17. How can insurers reduce the risk of LLM hallucination in search results?
To minimise hallucinations as LLMs are changing search, insurers must provide structured, verified, and machine-readable information. LLMs hallucinate when content is outdated, unclear, or unstructured. Insurers should publish consistent definitions, maintain updated product data, and include clear citations. APIs reduce hallucination by delivering real-time details. Content governance—such as compliance review, expert validation, and metadata standardisation—further improves accuracy. Insurers must also monitor how LLMs describe their products using audits, prompt testing, and visibility tracking. The more structured and credible the content ecosystem, the lower the hallucination rate.
18. What role does trust play in LLM search visibility for insurers?
Trust is a core ranking factor now that LLMs are changing search. Insurance involves financial risk, legal terminology, and customer protection. AI systems therefore prioritise content with transparent authorship, credible citations, regulatory compliance signals, and expert-reviewed information. Insurers must highlight certifications, disclaimers, and professional identities to increase trustworthiness. Google’s E-E-A-T principles now extend to LLMs, meaning insurers with strong expertise and authority appear more often in AI answers. Trust-driven content helps prevent misinformation and ensures insurers—not brokers—shape how their products are interpreted by LLM search engines.
19. How should insurers prepare for LLMs becoming digital agents?
Insurers must plan for a future where LLMs are changing search and becoming active digital agents capable of performing actions like comparing policies, generating quotes, answering claims queries, or even initiating purchases. To prepare, insurers need robust APIs, structured product metadata, machine-readable documentation, and conversational content. User-friendly claim guides, risk-based recommendations, and step-by-step pathways will allow LLMs to act responsibly. Insurers that fail to integrate early risk being excluded from automated insurance interactions.

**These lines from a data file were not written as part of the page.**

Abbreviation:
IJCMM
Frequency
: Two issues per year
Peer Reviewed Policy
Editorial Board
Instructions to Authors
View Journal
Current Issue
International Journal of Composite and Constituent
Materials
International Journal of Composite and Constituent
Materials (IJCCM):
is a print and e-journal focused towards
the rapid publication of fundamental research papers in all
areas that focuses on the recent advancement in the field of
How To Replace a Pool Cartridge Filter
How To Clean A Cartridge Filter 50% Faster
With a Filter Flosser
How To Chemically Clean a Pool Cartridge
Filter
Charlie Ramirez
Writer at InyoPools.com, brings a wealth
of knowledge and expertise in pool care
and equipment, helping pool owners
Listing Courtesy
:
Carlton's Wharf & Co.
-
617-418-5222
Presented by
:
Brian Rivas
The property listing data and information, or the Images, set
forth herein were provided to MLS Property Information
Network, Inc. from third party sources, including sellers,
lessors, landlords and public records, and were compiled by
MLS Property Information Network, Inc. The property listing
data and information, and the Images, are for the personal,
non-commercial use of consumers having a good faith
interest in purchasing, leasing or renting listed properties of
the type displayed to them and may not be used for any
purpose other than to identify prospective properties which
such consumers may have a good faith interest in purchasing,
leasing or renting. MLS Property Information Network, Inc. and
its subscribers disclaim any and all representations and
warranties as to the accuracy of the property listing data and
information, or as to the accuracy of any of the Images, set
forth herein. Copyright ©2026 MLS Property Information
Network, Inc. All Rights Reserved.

This shift positions AI systems as intermediaries, making digital accessibility a strategic advantage.
20. What steps should insurers take to stay visible in an LLM-first world?

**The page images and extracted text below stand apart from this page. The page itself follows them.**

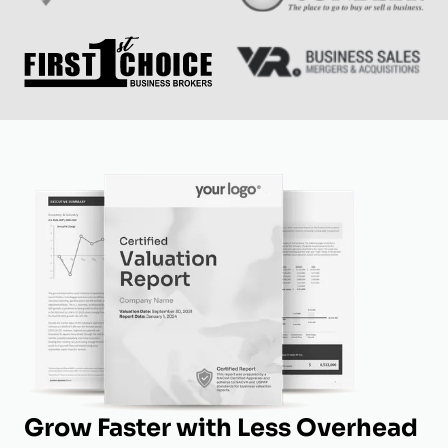
Grow Faster with Less Overhead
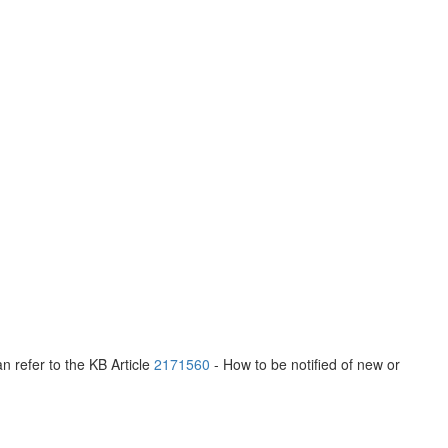
n refer to the KB Article
2171560
- How to be notified of new or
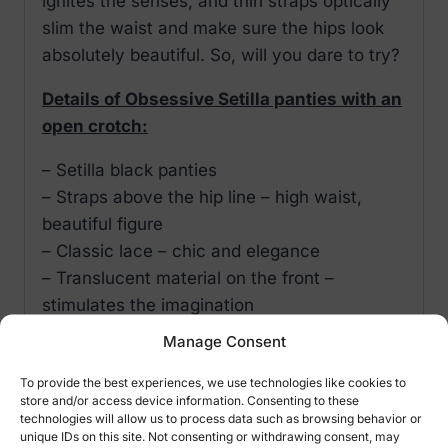
ignites the senses, and thin straps optically
slim the waist and make sure the hips look
absolutely beautiful. So, will you dare to try?
Details of Obsessive Setilla panties with an
open crotch:
– Setilla black panties
– Straps above the hip line – high waist,
beautiful figure
– Classic lace – chic and elegance
– Translucent material on the front –
stimulates the imagination
– jewellery pendant – decorates and attracts
Manage Consent
attention
To provide the best experiences, we use technologies like cookies to
– coquettish binding over the derriere – a
store and/or access device information. Consenting to these
“wow” effect!
technologies will allow us to process data such as browsing behavior or
unique IDs on this site. Not consenting or withdrawing consent, may
– feminine cut – phenomenal look of the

Insurers must adopt a multi-layered approach now that LLMs are changing search. First, they need semantically clean, mobile-optimised sites with strong structured data. Second, they must create modular, dialogic content using FAQs, comparisons, and scenario-based guides. Third, insurers must publish trustworthy, transparent information validated by expert authors. Fourth, APIs should be integrated to provide real-time product data to AI platforms. Fifth, insurers need platform-specific optimisation strategies for ChatGPT, Gemini, Perplexity, and others. Finally, continuous LLM monitoring, hallucination audits, and content governance ensure sustained visibility in AI-generated insurance recommendations.
How Digital 360 Helps Insurers Lead the LLM Search Revolution
Discover how LLMs are changing search with conversational, AI-driven insights that are reshaping how customers find and evaluate insurance products online. At Digital 360 — the best digital marketing company in Noida — we help insurers navigate this new AI-first landscape with LLM-ready content, semantic SEO, structured data, and machine-readable architectures. As search shifts from keywords to intelligent conversations, insurers must evolve to stay visible, trusted, and competitive. Our advanced LLM optimisation strategies ensure your brand appears in AI-generated answers, enhances customer trust, and remains future-proof in the era of AI-driven digital discovery.